Start of DATA PROVIDED
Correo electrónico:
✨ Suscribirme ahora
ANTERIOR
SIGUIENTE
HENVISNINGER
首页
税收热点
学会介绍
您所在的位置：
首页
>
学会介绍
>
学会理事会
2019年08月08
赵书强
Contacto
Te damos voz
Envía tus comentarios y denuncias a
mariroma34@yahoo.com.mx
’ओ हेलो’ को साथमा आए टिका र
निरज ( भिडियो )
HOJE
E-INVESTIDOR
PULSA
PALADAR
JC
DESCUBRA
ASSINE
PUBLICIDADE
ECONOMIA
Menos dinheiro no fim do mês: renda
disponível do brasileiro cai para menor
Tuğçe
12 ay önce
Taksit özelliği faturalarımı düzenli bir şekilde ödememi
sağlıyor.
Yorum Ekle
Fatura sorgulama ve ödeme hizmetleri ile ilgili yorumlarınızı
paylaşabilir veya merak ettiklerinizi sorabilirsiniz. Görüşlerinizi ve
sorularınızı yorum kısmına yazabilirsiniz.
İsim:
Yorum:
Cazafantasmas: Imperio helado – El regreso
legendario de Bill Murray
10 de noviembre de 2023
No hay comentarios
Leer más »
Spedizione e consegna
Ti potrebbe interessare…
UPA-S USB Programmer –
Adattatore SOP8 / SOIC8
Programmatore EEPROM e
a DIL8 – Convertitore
End of DATA PROVIDED
Start of DATA PROVIDED
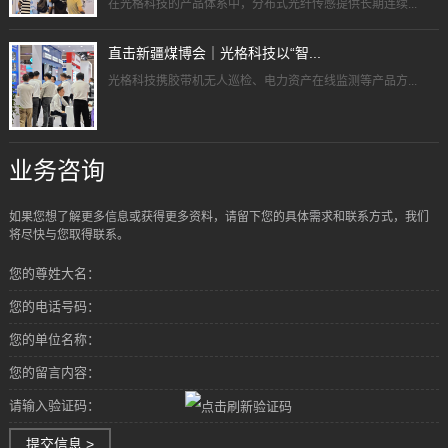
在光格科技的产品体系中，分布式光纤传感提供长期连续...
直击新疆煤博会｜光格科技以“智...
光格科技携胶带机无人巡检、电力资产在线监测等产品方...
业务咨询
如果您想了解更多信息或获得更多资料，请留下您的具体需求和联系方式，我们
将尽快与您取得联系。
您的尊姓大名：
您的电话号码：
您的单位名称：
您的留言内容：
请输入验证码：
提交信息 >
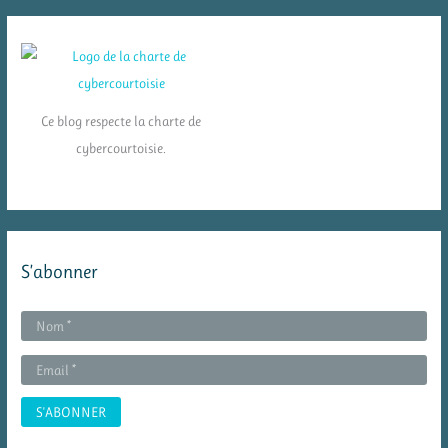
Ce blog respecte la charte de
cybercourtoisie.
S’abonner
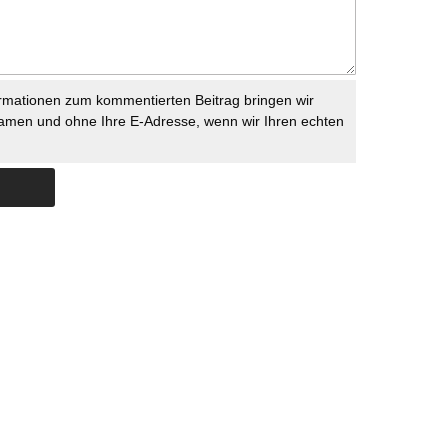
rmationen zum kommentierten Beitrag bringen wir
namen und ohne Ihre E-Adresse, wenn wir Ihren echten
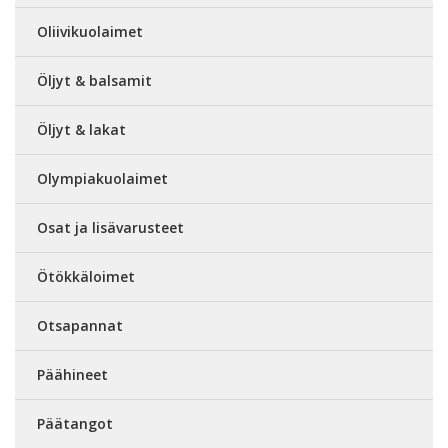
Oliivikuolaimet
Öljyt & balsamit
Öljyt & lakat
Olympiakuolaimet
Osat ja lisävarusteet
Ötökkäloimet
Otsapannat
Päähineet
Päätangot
End of DATA PROVIDED
Start of DATA PROVIDED
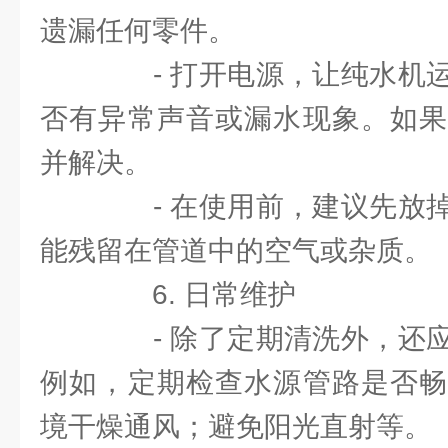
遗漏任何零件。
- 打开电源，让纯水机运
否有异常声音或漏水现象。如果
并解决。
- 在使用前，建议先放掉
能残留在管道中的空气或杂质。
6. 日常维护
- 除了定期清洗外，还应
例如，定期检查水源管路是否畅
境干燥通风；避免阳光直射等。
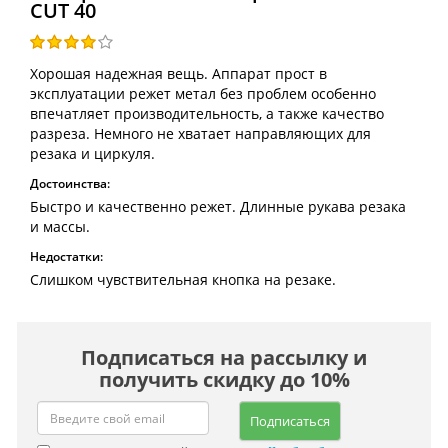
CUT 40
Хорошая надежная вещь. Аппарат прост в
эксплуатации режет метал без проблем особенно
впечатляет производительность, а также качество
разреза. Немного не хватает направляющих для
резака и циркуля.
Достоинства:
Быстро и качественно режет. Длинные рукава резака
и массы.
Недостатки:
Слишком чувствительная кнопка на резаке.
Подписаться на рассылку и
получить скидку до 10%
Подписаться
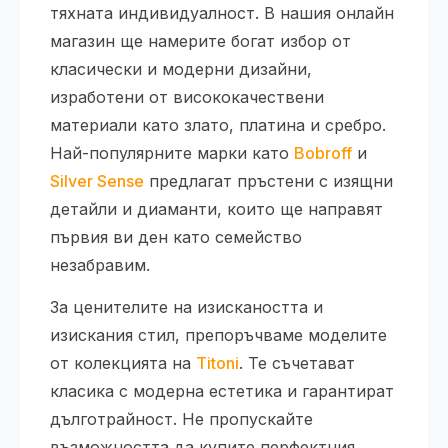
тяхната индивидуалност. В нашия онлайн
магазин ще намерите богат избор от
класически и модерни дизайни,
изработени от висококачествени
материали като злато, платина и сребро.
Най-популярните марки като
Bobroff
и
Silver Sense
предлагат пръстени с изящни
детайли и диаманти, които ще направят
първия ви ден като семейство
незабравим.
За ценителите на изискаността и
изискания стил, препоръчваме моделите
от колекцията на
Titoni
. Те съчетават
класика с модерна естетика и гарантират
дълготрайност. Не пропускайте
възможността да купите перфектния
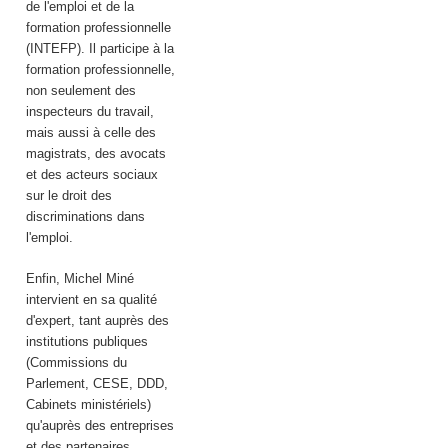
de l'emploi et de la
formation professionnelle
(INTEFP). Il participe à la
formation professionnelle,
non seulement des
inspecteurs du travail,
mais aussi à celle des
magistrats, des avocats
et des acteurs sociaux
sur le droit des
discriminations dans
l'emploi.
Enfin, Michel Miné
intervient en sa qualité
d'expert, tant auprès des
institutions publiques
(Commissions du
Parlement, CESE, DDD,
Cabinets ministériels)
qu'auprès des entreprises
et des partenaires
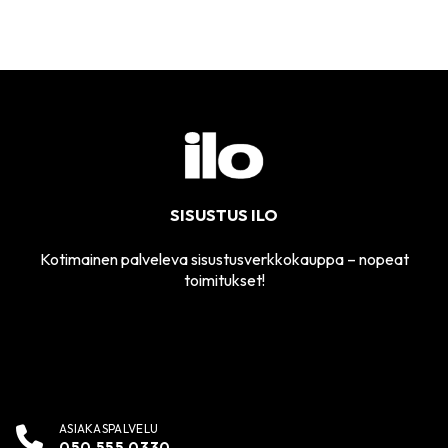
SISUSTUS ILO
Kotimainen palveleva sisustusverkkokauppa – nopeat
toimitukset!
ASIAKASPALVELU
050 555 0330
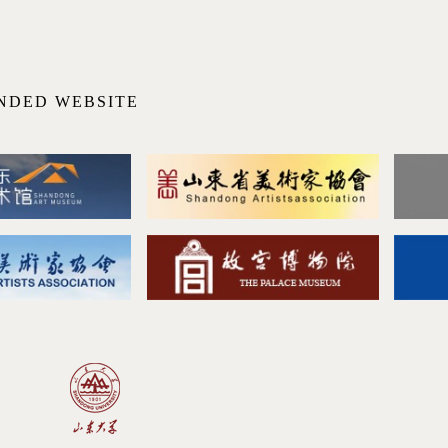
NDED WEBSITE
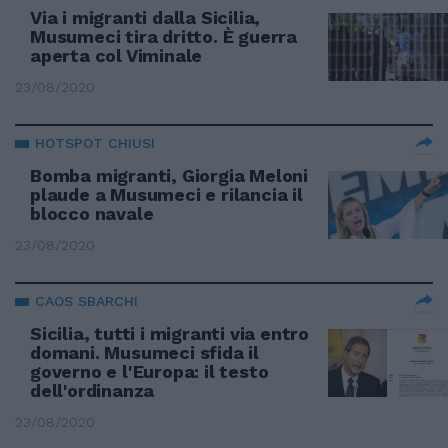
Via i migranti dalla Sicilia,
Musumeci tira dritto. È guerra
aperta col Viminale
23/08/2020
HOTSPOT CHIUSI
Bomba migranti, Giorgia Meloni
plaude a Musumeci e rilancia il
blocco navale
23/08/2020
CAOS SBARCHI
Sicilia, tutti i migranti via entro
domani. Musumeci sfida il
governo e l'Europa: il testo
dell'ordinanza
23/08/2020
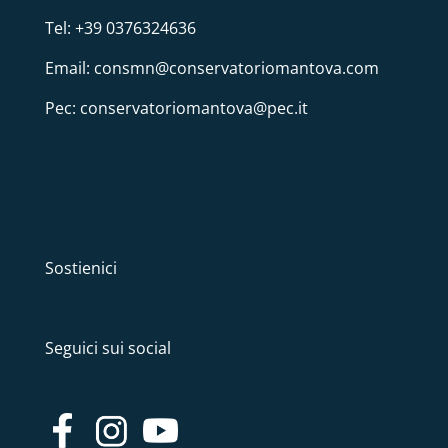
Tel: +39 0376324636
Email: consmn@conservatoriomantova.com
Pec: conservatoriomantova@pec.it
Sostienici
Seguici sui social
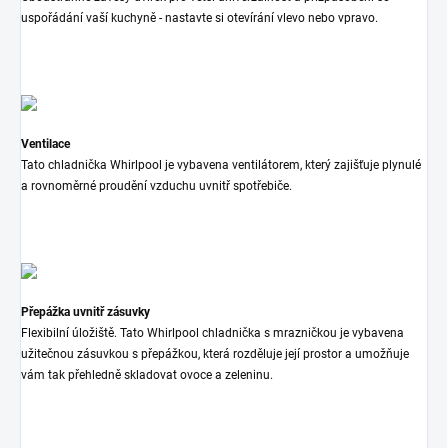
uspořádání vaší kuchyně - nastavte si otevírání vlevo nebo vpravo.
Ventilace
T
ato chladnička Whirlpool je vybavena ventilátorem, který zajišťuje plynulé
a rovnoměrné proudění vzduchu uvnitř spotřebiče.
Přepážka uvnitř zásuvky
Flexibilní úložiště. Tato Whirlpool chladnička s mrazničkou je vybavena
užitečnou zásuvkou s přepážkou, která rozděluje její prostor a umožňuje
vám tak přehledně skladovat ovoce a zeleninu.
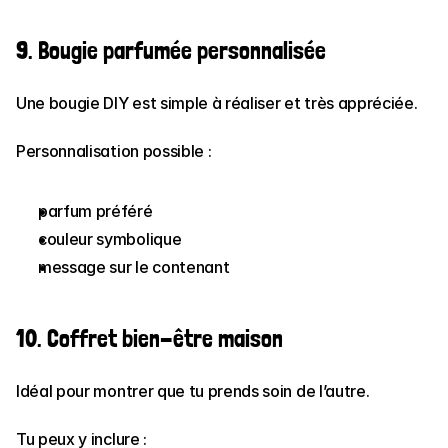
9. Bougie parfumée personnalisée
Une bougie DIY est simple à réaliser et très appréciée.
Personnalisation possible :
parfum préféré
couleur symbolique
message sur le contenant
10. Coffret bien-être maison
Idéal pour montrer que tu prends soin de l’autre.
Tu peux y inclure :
End of DATA PROVIDED
Tally every line of the data that holds the word "chladnička" and write the count alone.

## TASK RESPONSE
2